▶ **Transcribed page contents**
★ ★ ★ ★ ★ ★ ★
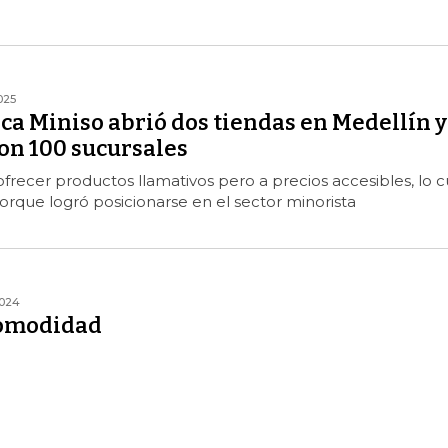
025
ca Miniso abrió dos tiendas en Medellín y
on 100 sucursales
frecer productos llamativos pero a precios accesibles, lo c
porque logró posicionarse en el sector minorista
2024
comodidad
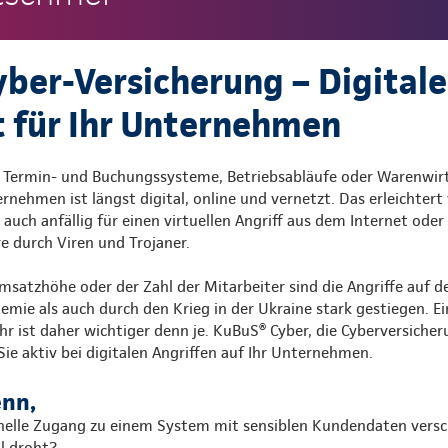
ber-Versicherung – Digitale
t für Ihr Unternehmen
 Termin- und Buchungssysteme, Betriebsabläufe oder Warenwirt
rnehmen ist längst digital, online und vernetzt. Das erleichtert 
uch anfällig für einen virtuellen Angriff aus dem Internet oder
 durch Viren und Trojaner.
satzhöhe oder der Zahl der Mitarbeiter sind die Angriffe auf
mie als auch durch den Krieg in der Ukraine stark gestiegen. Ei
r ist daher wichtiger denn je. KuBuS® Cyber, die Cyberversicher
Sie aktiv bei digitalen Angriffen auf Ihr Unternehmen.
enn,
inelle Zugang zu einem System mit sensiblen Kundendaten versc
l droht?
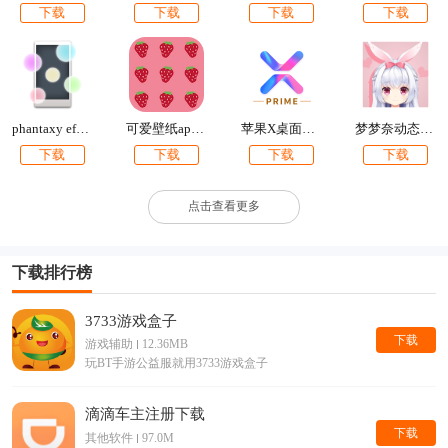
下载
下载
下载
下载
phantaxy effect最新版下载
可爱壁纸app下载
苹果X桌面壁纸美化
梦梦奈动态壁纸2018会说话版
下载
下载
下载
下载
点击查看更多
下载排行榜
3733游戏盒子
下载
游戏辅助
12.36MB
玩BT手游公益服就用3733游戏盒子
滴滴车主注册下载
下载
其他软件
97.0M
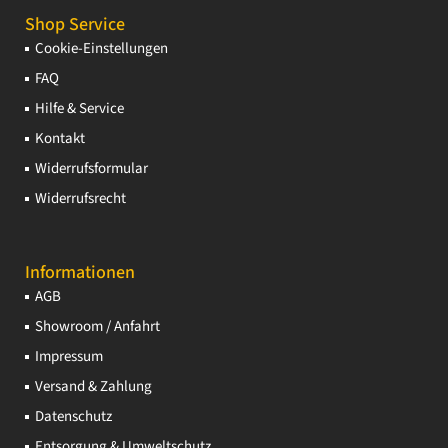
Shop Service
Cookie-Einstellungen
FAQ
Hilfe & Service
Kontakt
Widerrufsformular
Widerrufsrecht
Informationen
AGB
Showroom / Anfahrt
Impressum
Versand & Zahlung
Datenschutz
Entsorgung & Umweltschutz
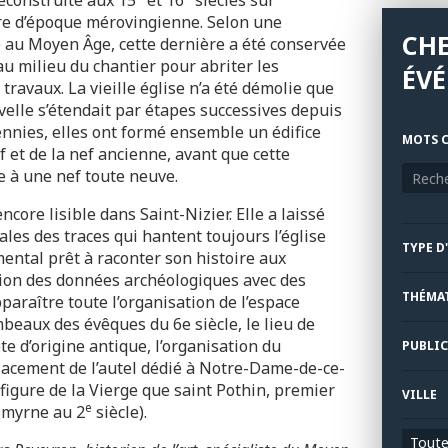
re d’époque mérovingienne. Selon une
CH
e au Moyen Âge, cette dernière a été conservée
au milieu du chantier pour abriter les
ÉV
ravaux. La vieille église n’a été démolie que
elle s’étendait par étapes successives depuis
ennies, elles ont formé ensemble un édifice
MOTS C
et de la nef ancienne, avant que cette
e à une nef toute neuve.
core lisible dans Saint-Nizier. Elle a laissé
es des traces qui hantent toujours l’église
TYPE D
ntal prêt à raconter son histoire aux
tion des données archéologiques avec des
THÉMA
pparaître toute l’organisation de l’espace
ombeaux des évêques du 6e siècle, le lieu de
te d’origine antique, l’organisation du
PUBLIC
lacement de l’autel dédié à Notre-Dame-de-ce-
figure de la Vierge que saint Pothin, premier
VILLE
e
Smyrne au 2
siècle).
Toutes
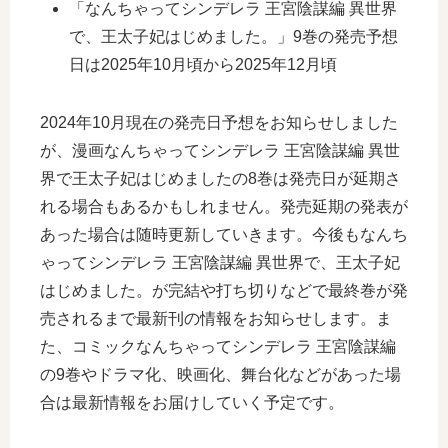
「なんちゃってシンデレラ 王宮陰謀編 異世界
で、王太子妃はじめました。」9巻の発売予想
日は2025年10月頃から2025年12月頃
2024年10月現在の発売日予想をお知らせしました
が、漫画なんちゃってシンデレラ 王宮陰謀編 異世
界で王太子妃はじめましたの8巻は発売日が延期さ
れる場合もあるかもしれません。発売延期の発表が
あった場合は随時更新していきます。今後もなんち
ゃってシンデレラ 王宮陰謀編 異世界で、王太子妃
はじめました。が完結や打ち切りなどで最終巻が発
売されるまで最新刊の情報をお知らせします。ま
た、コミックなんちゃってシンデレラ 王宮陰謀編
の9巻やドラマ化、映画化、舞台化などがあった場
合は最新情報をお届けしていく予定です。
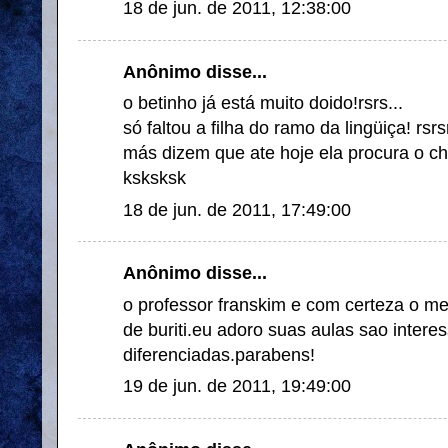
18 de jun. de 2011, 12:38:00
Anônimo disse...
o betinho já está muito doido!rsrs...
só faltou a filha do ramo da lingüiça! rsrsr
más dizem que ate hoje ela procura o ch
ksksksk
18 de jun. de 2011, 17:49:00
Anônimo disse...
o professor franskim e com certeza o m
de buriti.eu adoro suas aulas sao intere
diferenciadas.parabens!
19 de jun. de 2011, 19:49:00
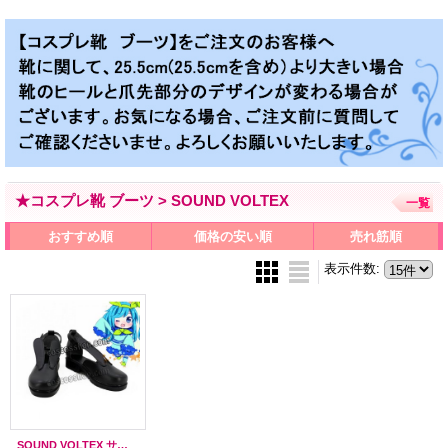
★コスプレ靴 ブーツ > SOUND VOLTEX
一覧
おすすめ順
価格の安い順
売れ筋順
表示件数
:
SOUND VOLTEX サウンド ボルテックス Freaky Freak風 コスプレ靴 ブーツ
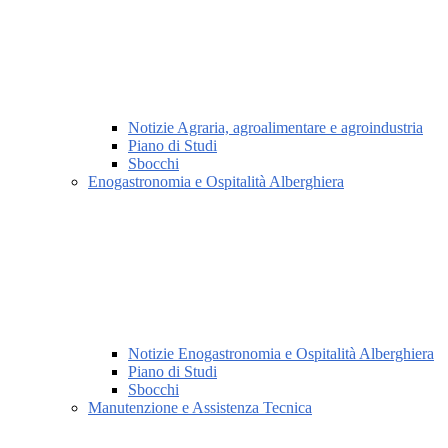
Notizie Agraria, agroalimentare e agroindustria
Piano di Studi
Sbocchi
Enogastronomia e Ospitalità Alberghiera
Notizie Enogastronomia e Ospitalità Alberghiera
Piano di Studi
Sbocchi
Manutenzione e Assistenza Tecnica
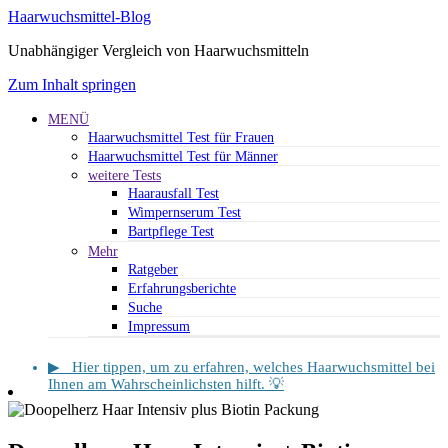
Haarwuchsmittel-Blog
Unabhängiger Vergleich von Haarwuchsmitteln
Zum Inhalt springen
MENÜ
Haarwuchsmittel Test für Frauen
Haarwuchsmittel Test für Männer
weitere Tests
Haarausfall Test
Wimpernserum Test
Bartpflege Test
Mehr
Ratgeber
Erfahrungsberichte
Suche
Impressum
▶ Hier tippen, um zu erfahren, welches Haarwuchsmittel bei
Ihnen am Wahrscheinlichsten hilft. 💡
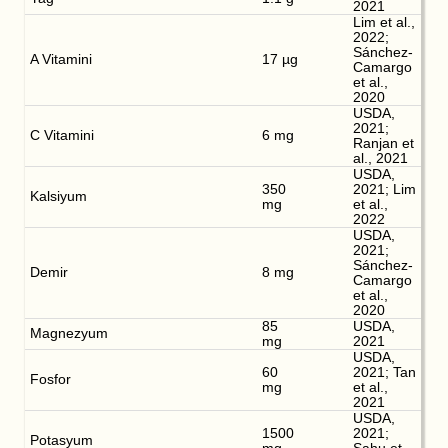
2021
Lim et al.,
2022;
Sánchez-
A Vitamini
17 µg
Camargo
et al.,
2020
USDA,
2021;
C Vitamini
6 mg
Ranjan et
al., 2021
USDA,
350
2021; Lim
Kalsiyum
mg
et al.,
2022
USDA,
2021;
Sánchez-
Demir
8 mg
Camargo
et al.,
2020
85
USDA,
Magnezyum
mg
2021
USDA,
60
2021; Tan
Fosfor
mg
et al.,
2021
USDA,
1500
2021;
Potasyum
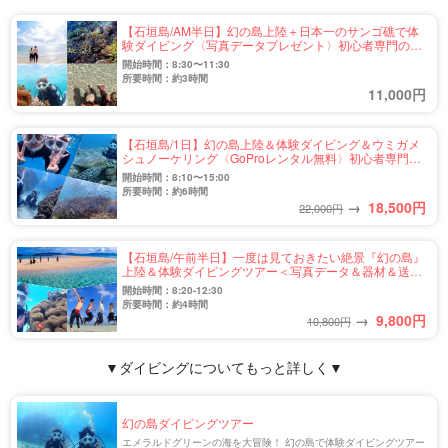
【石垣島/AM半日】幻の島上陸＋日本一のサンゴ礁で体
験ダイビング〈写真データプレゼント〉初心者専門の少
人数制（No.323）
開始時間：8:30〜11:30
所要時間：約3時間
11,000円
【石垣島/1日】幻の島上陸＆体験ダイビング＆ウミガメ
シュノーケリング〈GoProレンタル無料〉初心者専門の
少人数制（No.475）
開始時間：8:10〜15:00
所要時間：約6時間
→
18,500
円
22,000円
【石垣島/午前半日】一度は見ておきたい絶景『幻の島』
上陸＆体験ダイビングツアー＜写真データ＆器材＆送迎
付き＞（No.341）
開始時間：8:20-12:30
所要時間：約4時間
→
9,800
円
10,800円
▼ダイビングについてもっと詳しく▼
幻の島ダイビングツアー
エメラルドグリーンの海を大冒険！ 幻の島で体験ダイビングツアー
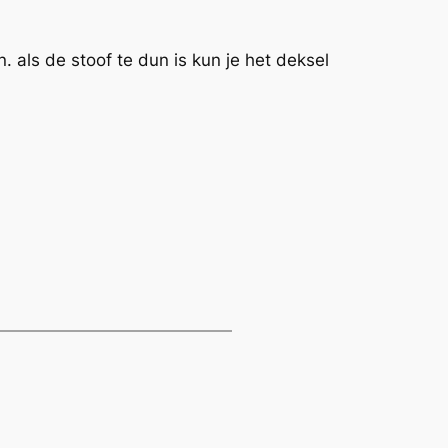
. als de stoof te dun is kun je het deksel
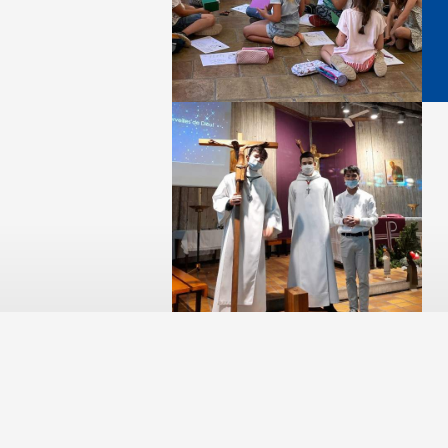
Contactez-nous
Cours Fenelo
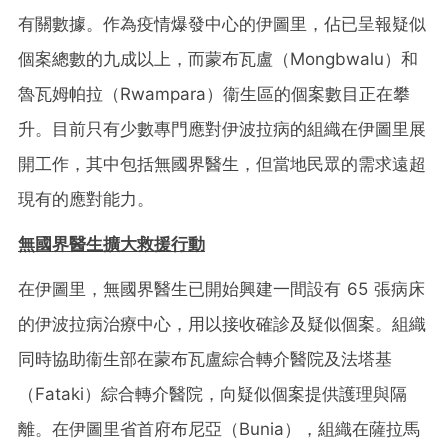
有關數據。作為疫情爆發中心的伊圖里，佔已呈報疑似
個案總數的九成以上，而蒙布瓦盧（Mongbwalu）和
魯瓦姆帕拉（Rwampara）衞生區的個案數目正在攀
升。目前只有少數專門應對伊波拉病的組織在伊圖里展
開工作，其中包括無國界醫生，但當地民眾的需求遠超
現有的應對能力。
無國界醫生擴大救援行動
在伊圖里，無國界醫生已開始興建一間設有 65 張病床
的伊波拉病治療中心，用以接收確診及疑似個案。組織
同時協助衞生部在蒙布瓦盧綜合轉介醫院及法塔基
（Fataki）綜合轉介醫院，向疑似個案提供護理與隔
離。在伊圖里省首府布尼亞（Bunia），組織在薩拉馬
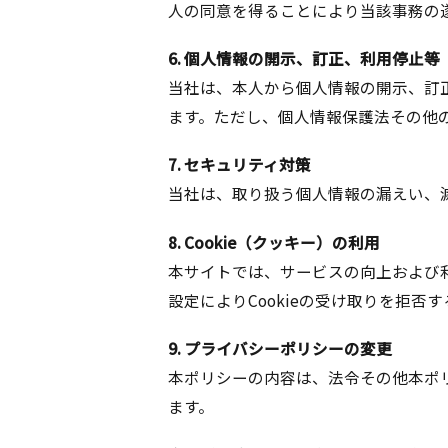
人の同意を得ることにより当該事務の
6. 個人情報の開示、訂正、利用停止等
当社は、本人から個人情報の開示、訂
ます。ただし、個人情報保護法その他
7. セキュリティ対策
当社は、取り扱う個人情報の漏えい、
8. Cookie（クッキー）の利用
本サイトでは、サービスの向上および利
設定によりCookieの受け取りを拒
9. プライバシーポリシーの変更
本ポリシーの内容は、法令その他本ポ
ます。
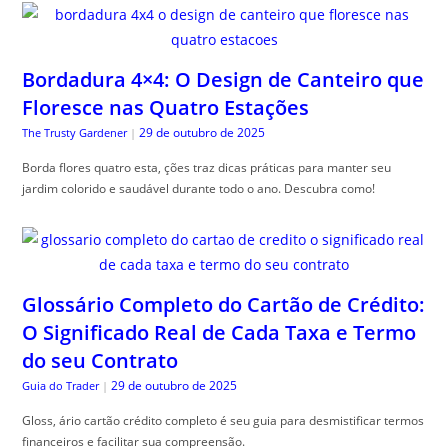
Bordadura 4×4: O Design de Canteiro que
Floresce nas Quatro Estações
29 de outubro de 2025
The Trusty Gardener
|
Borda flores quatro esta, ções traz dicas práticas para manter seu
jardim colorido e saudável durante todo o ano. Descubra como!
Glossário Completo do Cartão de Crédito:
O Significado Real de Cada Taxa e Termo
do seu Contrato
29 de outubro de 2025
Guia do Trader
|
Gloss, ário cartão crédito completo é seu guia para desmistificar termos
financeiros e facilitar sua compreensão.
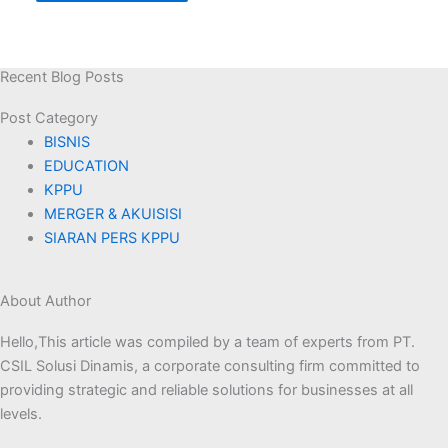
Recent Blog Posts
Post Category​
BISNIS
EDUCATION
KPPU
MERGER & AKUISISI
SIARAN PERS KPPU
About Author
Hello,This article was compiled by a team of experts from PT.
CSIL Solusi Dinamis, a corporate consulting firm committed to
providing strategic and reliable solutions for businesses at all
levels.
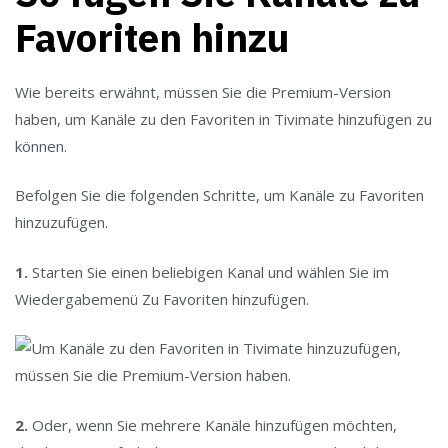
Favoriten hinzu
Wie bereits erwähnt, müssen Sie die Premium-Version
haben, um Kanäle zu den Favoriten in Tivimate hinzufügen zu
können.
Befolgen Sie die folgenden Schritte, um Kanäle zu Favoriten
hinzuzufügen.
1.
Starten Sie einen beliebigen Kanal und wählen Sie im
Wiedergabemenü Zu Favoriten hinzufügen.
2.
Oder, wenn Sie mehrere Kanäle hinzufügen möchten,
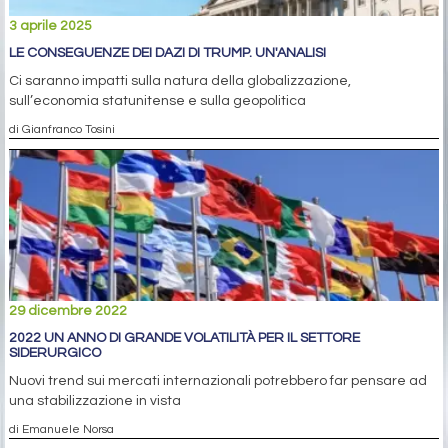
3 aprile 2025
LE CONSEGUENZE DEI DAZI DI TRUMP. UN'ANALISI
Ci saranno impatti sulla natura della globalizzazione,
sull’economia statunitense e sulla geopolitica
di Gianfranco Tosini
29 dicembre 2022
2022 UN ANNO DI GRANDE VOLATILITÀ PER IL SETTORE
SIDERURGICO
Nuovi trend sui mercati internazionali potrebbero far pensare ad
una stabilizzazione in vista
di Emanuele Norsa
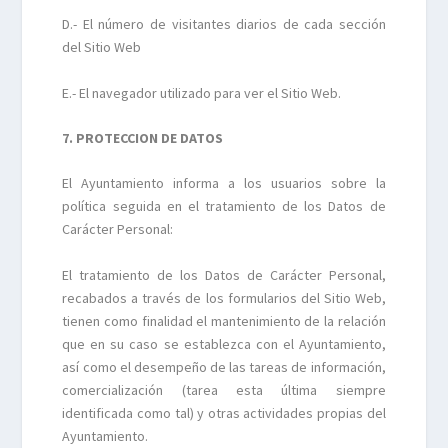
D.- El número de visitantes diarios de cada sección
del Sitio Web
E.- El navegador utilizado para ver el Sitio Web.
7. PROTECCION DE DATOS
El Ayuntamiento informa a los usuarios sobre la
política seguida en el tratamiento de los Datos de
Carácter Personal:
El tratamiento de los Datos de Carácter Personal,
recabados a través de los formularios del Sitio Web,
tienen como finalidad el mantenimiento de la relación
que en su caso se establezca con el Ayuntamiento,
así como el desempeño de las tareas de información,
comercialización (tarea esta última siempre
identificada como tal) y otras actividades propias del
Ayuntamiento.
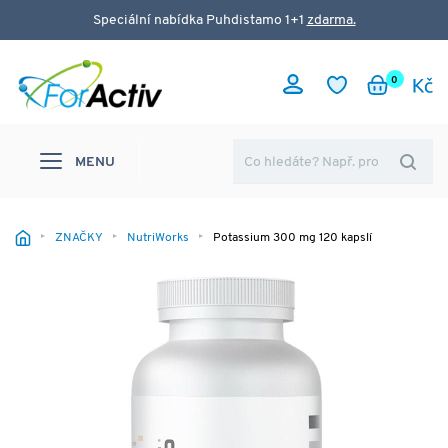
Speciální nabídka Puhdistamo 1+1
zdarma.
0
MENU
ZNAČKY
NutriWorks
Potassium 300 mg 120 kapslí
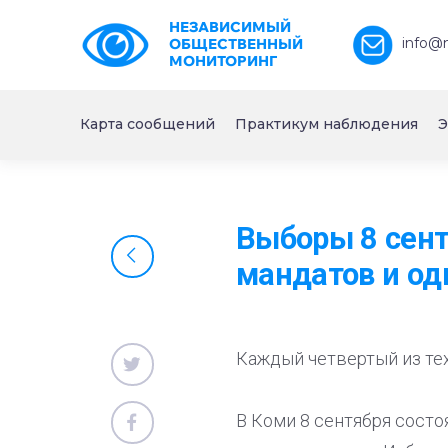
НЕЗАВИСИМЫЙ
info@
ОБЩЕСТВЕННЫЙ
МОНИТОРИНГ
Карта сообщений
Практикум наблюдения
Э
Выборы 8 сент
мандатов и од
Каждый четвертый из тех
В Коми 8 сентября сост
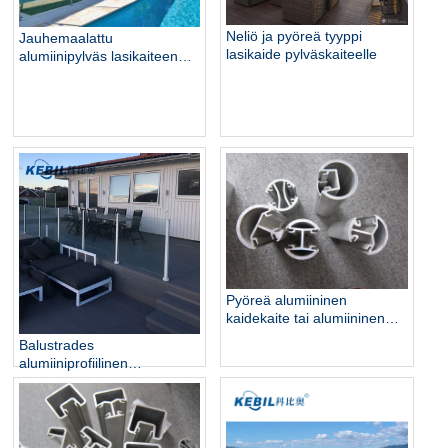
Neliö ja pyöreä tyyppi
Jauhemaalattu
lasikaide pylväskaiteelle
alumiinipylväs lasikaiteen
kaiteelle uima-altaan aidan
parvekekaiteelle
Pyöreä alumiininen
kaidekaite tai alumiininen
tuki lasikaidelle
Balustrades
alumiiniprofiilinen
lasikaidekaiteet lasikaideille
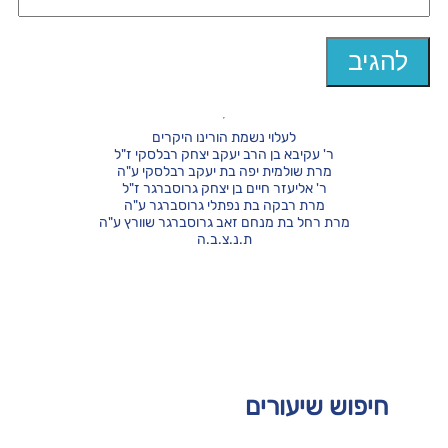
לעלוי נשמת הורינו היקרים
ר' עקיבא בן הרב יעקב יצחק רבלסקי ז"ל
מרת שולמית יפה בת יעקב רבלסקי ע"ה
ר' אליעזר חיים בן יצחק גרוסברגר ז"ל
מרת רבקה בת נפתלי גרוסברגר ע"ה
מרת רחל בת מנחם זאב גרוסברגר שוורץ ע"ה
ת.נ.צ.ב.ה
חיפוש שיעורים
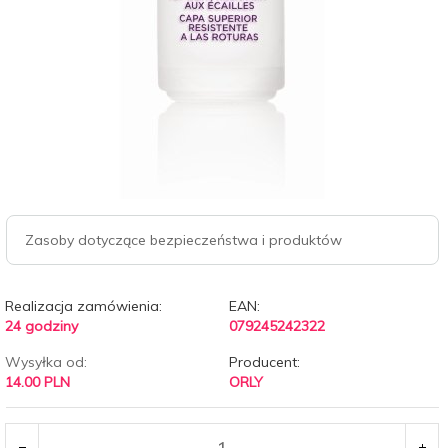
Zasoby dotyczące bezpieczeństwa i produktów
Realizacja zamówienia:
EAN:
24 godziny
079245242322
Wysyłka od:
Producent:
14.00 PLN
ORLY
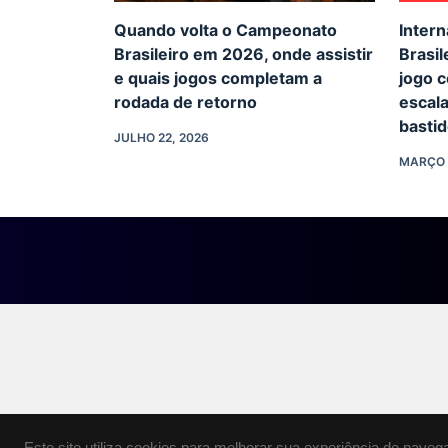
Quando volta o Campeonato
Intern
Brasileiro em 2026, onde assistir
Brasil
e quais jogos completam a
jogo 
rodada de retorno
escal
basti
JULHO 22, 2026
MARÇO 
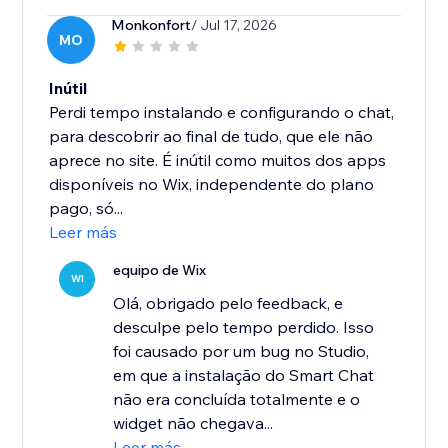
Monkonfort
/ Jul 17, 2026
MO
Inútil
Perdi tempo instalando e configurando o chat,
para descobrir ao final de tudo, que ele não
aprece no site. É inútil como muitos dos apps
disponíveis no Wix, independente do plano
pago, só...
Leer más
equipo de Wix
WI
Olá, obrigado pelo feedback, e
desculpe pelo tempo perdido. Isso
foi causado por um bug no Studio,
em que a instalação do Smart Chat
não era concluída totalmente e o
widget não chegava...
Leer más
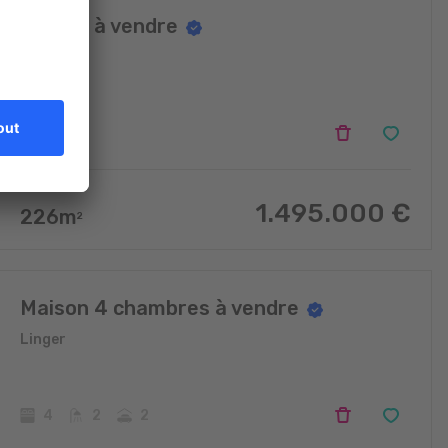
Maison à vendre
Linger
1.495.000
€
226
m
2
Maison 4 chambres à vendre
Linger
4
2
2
★ ★ ★ ★ ★ ★ ★
▶ **About this exercise**
Report back every line of the entries in which "alumiininen" occurs.

▶ **Reply**
Pyöreä alumiininen
kaidekaite tai alumiininen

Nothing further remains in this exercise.